In April 2001 the film series Real to Real: Buddhism and Film will take place at the Asian Art Auditorium in San Francisco. The series, co-sponsored by the San Francisco Zen Center and the Asian Art Museum, presents twelve films that, according to organizers, illuminate the “mutual inspirations of Buddhism on art and art on Buddhism.” The sponsors of Real to Real have chosen films set in Buddhist cultures, such as Mandala (1981) from South Korea, as well as American or European films that can be viewed through a Buddhist lens. Hollywood productions such as Groundhog Day and Fearless are included in the latter category. Each film will be introduced by a speaker; scheduled presenters include writers Gretel Ehrlich and Maxine Hong Kingston, actor/director Peter Coyote, Korean scholar Robert Buswell, and Buddhist teacher Reb Anderson.

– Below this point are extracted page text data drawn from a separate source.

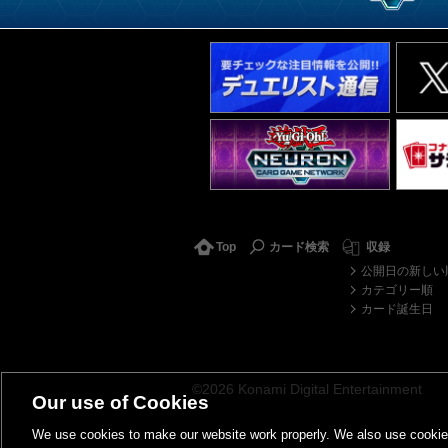
Top
カード検索
収録
公開日の新しい
カテゴリー順
カード誕生日
©2026 Konami Digital Entertainment
Our use of Cookies
We use cookies to make our website work properly. We also use cookies t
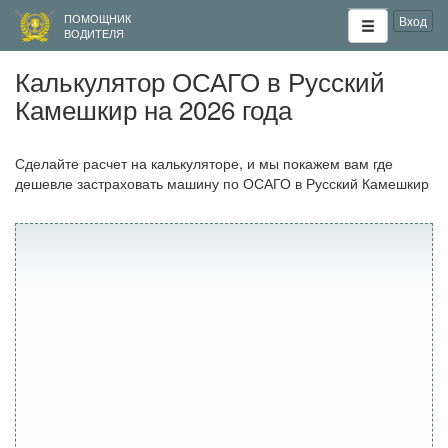
ПОМОЩНИК
Вход
ВОДИТЕЛЯ
Калькулятор ОСАГО в Русский
Камешкир на 2026 года
Сделайте расчет на калькуляторе, и мы покажем вам где
дешевле застраховать машину по ОСАГО в Русский Камешкир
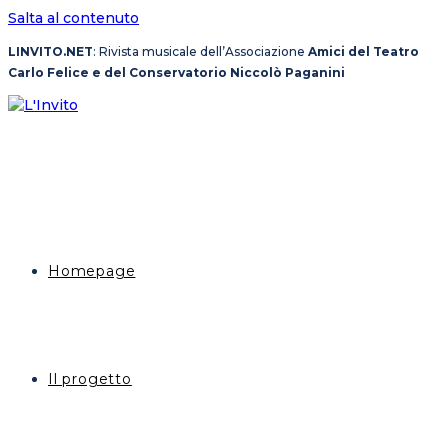
Salta al contenuto
LINVITO.NET
: Rivista musicale dell’Associazione
Amici del Teatro
Carlo Felice e del Conservatorio Niccolò Paganini
Homepage
Il progetto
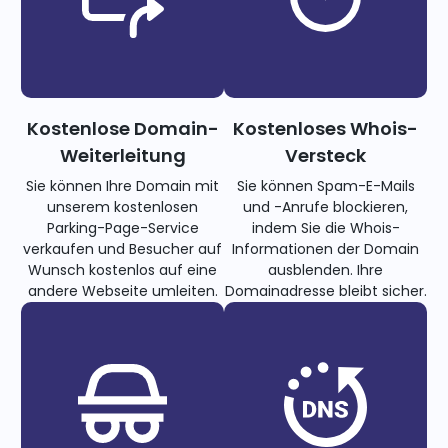
Kostenlose Domain-
Kostenloses Whois-
Weiterleitung
Versteck
Sie können Ihre Domain mit
Sie können Spam-E-Mails
unserem kostenlosen
und -Anrufe blockieren,
Parking-Page-Service
indem Sie die Whois-
verkaufen und Besucher auf
Informationen der Domain
Wunsch kostenlos auf eine
ausblenden. Ihre
andere Webseite umleiten.
Domainadresse bleibt sicher.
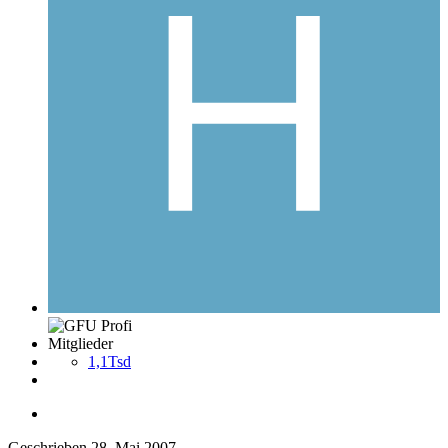
Mitglieder
1,1Tsd
Geschrieben
28. Mai 2007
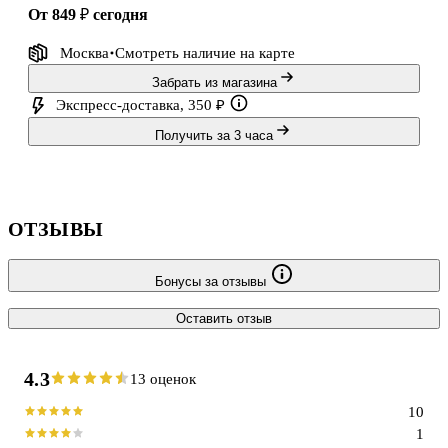
от 849 ₽
сегодня
Москва
Смотреть наличие
на карте
Забрать из магазина
Экспресс-доставка, 350 ₽
Получить за 3 часа
ОТЗЫВЫ
Бонусы за отзывы
Оставить отзыв
4.3
13 оценок
10
1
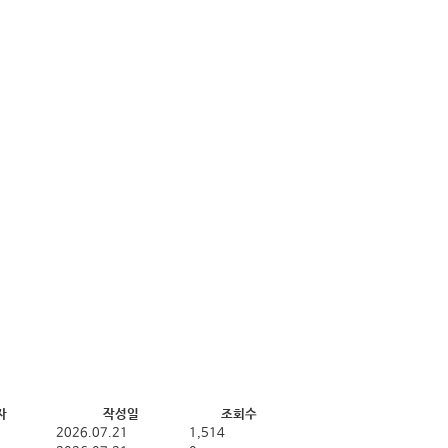
자
작성일
조회수
2026.07.21
1,514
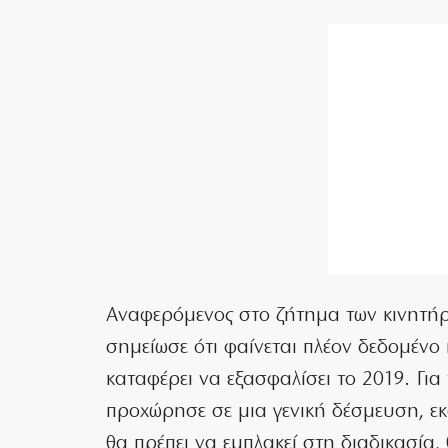
Αναφερόμενος στο ζήτημα των κινητήρ
σημείωσε ότι φαίνεται πλέον δεδομένο 
καταφέρει να εξασφαλίσει το 2019. Για
προχώρησε σε μια γενική δέσμευση, εκ
θα πρέπει να εμπλακεί στη διαδικασία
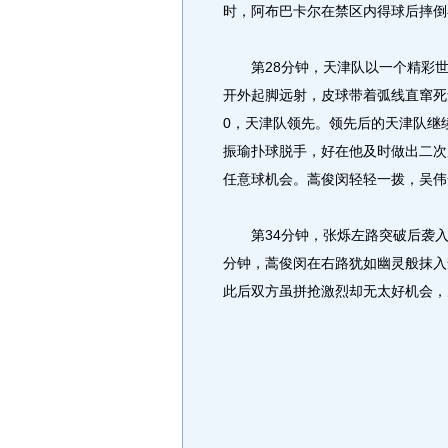
时，阿布巴卡尔在禁区内得球后摔倒
第28分钟，天津队以一个精彩世
开外起脚远射，皮球带着弧线直窜死
0，天津队领先。领先后的天津队继
振瑜扑球脱手，好在他及时做出二次
任意球机会。蒿俊闵轻轻一拨，吴伟
第34分钟，张烁左路突破后袭入
分钟，蒿俊闵在右路犹如幽灵般抹入
此后双方虽拼抢激烈却无太好机会，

The complete list of films and speakers can be found on the website www.sfzc.com.

THE WHEEL

Players of The Tibet Game (free online at www.tibetgame.com/tibet) travel through panoramic views of Tibet, giving away photos of the Dalai Lama to strangers in a quest for good karma points and a shot at nirvana. Probably the first adventure game to offer cowpies in its virtual marketplace.

The Kubose Dharma Legacy in Skokie, Illinois, has a Buddhist answer to popular Christian dial-a-prayer services. Dial-the-Dharma was started twenty years ago by the late Rev. Gyomay Kubose, who founded the Buddhist Temple of Chicago in 1944. A recent message, “Dharma in the fast lane,” encourages students to practice with the same conviction that a runner gives to the start of a race. Dial (847) 677-8053 for a dharma talk anytime.

In a recent British Airways magazine advertisement, Shakyamuni Buddha is pictured looking uncomfortable and sad in an upright airline seat, but relaxed and smiling when the seat is reclined. Buddhists around the world were displeased with this odd and misleading representation and, after a series of complaints – most notably from science fiction writer and Sri Lanka resident Arthur C. Clarke – the airline decided to drop the ad.

The Convention of Southern Baptists, the largest group of Baptists in the U.S., has published a book for its members giving instruction on how to pray for the spiritual welfare of Buddhists. Previous books were aimed at Muslims, Jews, and Hindus. A section of their website is dedicated to “Interfaith Evangelism,” and their bulletin on Buddhism offers pointers for eager missionaries in a section called Bridges for Evangelizing Buddhists: “The gospel can be appealing to Buddhists if witnessing focuses on areas of personal need where the Buddhist belief system is weak. Some major areas include: Suffering, Meaningful Self, Future Hope, Moral Law, and Merit.”

Now you can make a fizzy toast to Tibet’s freedom with Free Tibet Golden Ginger Ale, a new brew from Boston’s famous Emack & Bolio’s. Produced in collaboration with the Tibetan Association of Boston, the drink will have the Tibetan national flag on the label, as well as the web address of the Tibetan government-in-exile.